Tuesday, November 27, 2007

Cinnamon Rolls

The recipe I tweaked says these should take about 90 minutes. They usually take me a bit longer, but not much. Which is why they're awesome. Makes 14 pretty cinnamon rolls and 2 funky looking ones (don't you hate the ends of the roll?).

Cinnamon Rolls:

3/4 cup milk
1/4 cup margarine (softened)
3 1/4 cups all-purpose flour
1 (.25 ounce) package instant yeast
1/4 cup white sugar
1/2 teaspoon salt
1/4 cup water
1 egg
1 1/2 cups brown sugar (packed)
1 1/2 tablespoons ground cinnamon
3/4 cup margarine (softened)

4 oz cream cheese (softened)
1/4 c butter (softened)
1 1/2 cups powdered sugar
1/2 teaspoon vanilla extract
1/8 teaspoon salt

Cinnamon Rolls:

Heat milk in small saucepan until it bubbles, then remove from heat. Mix in margarine. Stir until melted then let cool until luke warm.

In a large mixing bowl, combine 2 1/4 cup flour, yeast, sugar, and salt. Mix well. Add water, egg, and the milk mixture; beat well. Add the remaining flour, 1/2 cup at a time, stirring well after each addition. When the dough has just pulled together, turn it out onto a lightly floured surface and knead until smooth (about 3-5 minutes).

Cover the dough with a damp cloth and let rest for 10 minutes. Meanwhile, in a small bowl, beat together brown sugar, cinnamon, and softened butter.

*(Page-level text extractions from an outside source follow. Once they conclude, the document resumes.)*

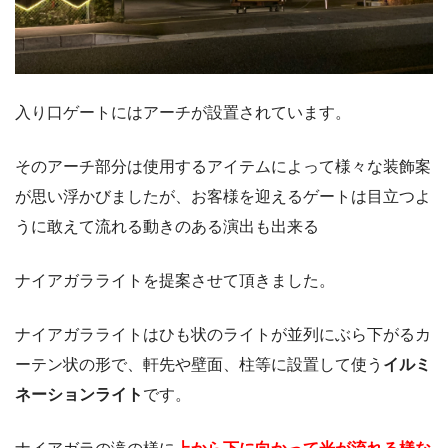
入り口ゲートにはアーチが設置されています。
そのアーチ部分は使用するアイテムによって様々な装飾案
が思い浮かびましたが、お客様を迎えるゲートは目立つよ
うに敢えて流れる動きのある演出も出来る
ナイアガラライトを提案させて頂きました。
ナイアガラライトはひも状のライトが並列にぶら下がるカ
ーテン状の形で、軒先や壁面、柱等に設置して使う
イルミ
ネーションライト
です。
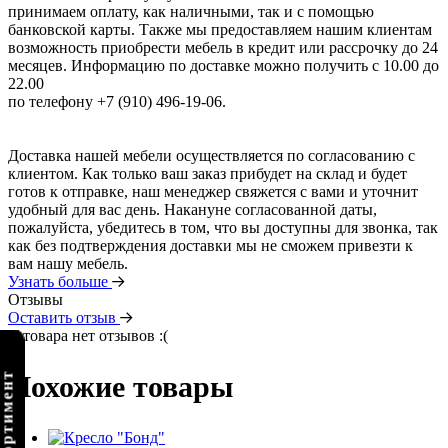
принимаем оплату, как наличными, так и с помощью
банковской карты. Также мы предоставляем нашим клиентам
возможность приобрести мебель в кредит или рассрочку до 24
месяцев. Информацию по доставке можно получить с 10.00 до
22.00
по телефону +7 (910) 496-19-06.
Доставка нашей мебели осуществляется по согласованию с
клиентом. Как только ваш заказ прибудет на склад и будет
готов к отправке, наш менеджер свяжется с вами и уточнит
удобный для вас день. Накануне согласованной даты,
пожалуйста, убедитесь в том, что вы доступны для звонка, так
как без подтверждения доставки мы не сможем привезти к
вам нашу мебель.
Узнать больше
Отзывы
Оставить отзыв
У товара нет отзывов :(
Похожие товары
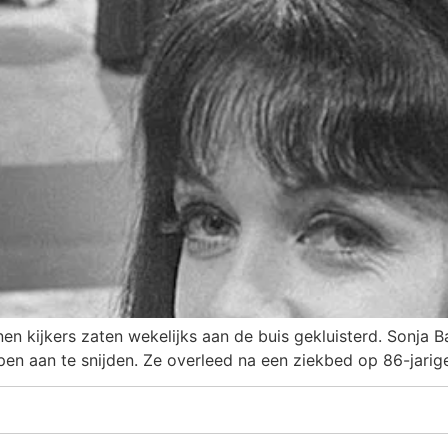
en kijkers zaten wekelijks aan de buis gekluisterd. Sonja 
n aan te snijden. Ze overleed na een ziekbed op 86-jarige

Roll out the dough into a large rectangle (my best batch came from a 24x14 rectangle). Spread dough with the brown sugar and butter mixture*. Working from a long edge, roll up dough to form a log and pinch seam to seal.

Cut into 16 equal size rolls* and place in a greased casserole dish. Turn your oven on to about 150 and let rise in warm oven for 30 minutes. Then crank up heat to 375 and let bake for 15-20 minutes.


If you don't have leftover Cinnabon icing kicking around, blend all ingredients. Serve on warm cinnamon rolls.

Kayla's Notes:

-If you're not careful, the brown sugar mixture can make it hard to roll the dough nicely. So I finally figured out that you want to spread it pretty close (within about 1/2 inch) of all edges except one of the long edges (leave like 1-2 inches). Let that edge be the outside of your roll. That way, you're not trying to seal the edge with butter and sugar squishing out (gets messy real quick). Start rolling from the long edge with a 1/2 inch margin and by the time you get to the 1-2 inch edge, it should be easy to pinch it all closed without squishing filling everywhere. This probably seems really obvious to everyone else, but I'm a little slow and was really excited when I discovered how much easier this made things.

-I've heard using dental floss is a really great way to cut this stuff. My serrated bread knife did the trick just fine, but I thought I'd pass that along since a lot of people swear by it.